Son frontispice place d’emblée Tiresia sous le signe de l’ambivalence et de la duplicité. Dans l’obscurité, une masse informe bouillonne, surgie des profondeurs – de la lave en fusion. Tandis que des gerbes écarlates viennent moutonner en surface, le deuxième mouvement de la septième symphonie de Beethoven s’engage. De l’éternité, Rimbaud disait qu’elle était « la mer allée / avec le soleil » ; le magma, c’est l’eau (sa fluence) allée avec le feu (son ardeur dévorante). Rien ne sera simple dans cette histoire.

Épris de perfection, Terranova enlève et séquestre Tiresia, un jeune transsexuel brésilien d’une grande beauté. Il ne le (quel pronom employer ?) touche pas – il n’aime qu’à distance, par le truchement de ce qui, aux yeux de Kant, passait pour le plus noble des sens : la vue. Passionnément, Terranova regarde son captif, épiant ses ablutions, le dévorant du regard comme on assiste à un spectacle, fasciné par l’androgynie de ce corps fabuleux. Une femme, la plus authentiquement femme d’entre toutes les femmes ; une femme dotée d’un sexe masculin. Je sais ce que je suis, je sais que ça n’est pas naturel, que c’est chimique : sans ses hormones, Tiresia redevient peu à peu un homme. Ses traits se durcissent, sa voix s’approfondit – quelque chose de l’ordre d’une continuité se donne alors à voir, qui décline entre les deux extrêmes du spectre (l’homme ou la femme) un panel nuancé d’entre-deux. Confronté à l’impureté manifeste de son prisonnier (ni tout à fait femme, ni tout à fait homme), Terranova souffre – il lui crève les yeux et l’abandonne le long d’une route de campagne. Recueilli par une jeune fille, Tiresia développe un don pour la prémonition qui lui vaudra la méfiance d’un village et la jalousie de son prêtre, qu’il concurrence en soulageant l’âme des fidèles.
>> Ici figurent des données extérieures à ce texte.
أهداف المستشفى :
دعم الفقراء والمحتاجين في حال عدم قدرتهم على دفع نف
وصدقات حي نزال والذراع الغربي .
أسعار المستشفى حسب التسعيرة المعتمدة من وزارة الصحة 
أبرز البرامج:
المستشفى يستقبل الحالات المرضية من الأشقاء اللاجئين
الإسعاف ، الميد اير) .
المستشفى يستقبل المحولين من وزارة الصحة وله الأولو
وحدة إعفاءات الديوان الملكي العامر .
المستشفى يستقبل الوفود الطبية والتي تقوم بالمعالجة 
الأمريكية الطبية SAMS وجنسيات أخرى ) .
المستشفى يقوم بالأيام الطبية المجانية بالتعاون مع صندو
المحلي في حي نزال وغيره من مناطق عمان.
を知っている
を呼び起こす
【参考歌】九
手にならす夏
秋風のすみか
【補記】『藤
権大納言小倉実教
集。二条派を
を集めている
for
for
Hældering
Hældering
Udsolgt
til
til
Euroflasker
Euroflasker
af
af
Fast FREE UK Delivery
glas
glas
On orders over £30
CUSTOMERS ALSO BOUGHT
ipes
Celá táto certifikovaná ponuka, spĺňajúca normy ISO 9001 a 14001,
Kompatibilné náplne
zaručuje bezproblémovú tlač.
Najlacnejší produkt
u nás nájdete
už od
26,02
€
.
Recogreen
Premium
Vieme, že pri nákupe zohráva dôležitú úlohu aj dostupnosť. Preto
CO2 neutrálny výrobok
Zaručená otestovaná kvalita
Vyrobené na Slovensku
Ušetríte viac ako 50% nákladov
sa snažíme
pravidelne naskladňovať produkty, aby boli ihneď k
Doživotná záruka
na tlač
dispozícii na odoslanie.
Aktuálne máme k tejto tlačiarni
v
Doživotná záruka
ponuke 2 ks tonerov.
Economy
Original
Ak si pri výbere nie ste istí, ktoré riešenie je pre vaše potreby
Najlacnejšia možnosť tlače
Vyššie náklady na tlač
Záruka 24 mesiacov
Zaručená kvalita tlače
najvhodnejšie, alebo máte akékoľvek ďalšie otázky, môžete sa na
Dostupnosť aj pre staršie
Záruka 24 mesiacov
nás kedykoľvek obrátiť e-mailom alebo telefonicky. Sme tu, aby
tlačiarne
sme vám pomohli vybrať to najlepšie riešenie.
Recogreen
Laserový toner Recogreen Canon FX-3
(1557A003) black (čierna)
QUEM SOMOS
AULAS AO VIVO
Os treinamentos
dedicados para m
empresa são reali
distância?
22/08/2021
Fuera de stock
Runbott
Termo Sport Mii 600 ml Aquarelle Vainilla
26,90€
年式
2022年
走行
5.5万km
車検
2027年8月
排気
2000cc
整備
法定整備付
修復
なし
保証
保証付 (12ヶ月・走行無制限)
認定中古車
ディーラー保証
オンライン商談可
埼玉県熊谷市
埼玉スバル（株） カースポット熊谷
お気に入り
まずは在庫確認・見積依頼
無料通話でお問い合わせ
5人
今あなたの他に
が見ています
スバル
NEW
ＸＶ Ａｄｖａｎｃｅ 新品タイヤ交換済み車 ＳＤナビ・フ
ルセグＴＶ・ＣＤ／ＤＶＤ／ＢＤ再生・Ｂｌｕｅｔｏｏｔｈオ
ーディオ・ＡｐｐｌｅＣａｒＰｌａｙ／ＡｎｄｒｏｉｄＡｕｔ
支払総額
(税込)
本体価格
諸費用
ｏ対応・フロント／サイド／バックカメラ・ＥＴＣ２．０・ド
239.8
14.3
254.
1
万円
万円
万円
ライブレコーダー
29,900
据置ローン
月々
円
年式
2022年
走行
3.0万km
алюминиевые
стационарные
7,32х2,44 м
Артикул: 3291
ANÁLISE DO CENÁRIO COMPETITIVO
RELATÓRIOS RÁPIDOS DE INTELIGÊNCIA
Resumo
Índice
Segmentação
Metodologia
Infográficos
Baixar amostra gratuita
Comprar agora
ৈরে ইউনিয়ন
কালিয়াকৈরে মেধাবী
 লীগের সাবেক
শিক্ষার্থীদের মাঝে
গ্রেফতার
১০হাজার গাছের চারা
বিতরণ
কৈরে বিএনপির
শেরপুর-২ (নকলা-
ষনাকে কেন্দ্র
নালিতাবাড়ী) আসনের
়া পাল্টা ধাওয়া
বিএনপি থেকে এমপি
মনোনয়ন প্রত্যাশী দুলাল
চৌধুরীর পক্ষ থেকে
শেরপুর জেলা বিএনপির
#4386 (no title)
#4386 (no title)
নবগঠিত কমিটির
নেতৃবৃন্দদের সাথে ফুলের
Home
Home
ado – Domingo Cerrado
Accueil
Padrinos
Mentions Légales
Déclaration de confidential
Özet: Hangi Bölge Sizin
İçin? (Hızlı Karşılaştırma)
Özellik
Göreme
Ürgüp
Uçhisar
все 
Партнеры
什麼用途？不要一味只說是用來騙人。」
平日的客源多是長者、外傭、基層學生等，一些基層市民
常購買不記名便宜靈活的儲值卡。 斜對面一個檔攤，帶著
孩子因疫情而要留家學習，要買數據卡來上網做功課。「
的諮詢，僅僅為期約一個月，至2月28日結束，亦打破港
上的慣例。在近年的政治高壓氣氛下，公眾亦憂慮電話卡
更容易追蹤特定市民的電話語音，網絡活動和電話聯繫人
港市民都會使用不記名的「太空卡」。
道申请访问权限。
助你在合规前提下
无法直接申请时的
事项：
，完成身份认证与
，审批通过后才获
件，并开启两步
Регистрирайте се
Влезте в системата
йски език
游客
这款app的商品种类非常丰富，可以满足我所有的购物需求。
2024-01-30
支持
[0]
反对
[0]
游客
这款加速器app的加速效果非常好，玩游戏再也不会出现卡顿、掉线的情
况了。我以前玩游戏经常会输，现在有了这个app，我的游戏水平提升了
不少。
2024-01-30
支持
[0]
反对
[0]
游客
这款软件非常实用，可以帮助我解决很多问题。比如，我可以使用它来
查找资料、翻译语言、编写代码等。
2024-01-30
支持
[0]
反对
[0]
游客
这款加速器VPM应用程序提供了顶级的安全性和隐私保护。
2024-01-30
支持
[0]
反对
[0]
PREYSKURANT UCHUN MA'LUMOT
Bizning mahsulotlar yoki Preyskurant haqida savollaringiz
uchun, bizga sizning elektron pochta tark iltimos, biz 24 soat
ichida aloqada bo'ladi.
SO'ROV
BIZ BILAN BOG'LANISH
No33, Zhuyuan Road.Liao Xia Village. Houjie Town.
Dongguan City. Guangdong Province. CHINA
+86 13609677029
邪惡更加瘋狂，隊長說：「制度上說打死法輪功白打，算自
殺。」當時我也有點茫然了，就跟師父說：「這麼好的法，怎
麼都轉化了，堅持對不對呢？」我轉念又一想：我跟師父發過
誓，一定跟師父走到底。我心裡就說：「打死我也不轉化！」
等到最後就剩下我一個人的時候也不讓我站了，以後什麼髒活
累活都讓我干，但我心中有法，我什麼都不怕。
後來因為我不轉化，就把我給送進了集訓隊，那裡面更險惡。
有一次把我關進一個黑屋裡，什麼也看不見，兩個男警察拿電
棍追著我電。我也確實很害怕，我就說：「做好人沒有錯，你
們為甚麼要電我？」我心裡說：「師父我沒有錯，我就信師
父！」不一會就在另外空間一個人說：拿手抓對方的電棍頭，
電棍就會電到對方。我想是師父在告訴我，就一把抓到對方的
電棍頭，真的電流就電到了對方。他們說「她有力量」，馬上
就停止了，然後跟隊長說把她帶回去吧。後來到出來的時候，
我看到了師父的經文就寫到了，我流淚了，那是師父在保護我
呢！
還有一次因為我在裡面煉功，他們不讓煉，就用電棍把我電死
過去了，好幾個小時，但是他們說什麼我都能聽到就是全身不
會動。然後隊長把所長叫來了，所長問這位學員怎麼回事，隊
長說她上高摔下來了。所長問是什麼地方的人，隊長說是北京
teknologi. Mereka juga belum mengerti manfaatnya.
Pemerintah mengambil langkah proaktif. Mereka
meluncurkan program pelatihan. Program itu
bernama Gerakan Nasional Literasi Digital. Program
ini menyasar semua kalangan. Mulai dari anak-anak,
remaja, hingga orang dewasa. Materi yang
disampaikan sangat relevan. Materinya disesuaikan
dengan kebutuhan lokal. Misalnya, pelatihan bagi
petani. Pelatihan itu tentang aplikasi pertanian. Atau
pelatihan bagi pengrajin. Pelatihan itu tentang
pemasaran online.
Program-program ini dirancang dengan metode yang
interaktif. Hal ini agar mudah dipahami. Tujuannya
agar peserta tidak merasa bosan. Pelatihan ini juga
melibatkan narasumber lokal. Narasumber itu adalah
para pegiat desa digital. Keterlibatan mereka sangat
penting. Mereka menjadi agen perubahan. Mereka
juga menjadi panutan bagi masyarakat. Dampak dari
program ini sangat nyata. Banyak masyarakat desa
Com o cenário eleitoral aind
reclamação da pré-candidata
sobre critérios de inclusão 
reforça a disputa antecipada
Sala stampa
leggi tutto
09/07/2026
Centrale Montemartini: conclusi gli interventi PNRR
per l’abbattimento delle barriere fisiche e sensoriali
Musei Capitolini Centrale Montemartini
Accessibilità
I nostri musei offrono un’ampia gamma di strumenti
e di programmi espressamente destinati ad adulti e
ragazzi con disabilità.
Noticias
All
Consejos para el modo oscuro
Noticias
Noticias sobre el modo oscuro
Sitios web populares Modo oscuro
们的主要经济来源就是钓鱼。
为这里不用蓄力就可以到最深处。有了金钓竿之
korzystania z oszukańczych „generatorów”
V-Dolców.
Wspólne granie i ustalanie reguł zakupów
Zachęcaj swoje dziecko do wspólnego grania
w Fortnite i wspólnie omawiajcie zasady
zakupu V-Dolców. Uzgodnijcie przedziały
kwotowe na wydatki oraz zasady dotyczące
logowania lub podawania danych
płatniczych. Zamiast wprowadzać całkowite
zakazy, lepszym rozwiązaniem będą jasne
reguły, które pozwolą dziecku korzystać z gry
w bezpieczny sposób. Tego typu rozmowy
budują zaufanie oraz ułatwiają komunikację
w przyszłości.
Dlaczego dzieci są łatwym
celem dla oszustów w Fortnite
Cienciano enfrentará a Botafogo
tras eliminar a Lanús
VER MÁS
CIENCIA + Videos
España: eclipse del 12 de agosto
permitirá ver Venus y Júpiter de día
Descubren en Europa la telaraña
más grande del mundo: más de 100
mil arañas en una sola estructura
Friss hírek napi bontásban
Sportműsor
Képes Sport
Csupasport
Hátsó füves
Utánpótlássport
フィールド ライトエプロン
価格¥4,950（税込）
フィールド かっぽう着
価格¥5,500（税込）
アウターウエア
Chez Bataille, Simone, l’héroïne d’Histoire de l’œil, introduit dans son vagin le globe oculaire fraîchement arraché d’un religieux mis à mort. L’œil, prothèse du désir au-même titre que le sexe – entre l’un et l’autre, ce que Freud appelait un rapport substitutif. Habité lui aussi par cette hypothèse, le film de Bonello, à cet égard, plonge ses racines au cœur d’un fonds mythique évident. Bien entendu, il y a d’abord Tirésias – ce devin frappé de cécité pour avoir expérimenté les deux genres ; Œdipe ensuite, figure exemplaire du pharmakoskatharmos, bouc émissaire par lequel advient la purification. Tiresia paiera de sa vue puis de sa vie son refus de l’assignation définitoire – intolérable principe de mouvance dans un monde acquis à l’inertie des formes. À mi-chemin entre le sacré et le profane, à la fois pute et saint, pécheur et martyr, copie et modèle original, incarnation tantôt de la vulgarité la plus crue, tantôt du raffinement le plus extrême, il n’a pas fini, tel le visiteur du Théorème de Pasolini, de hanter les consciences.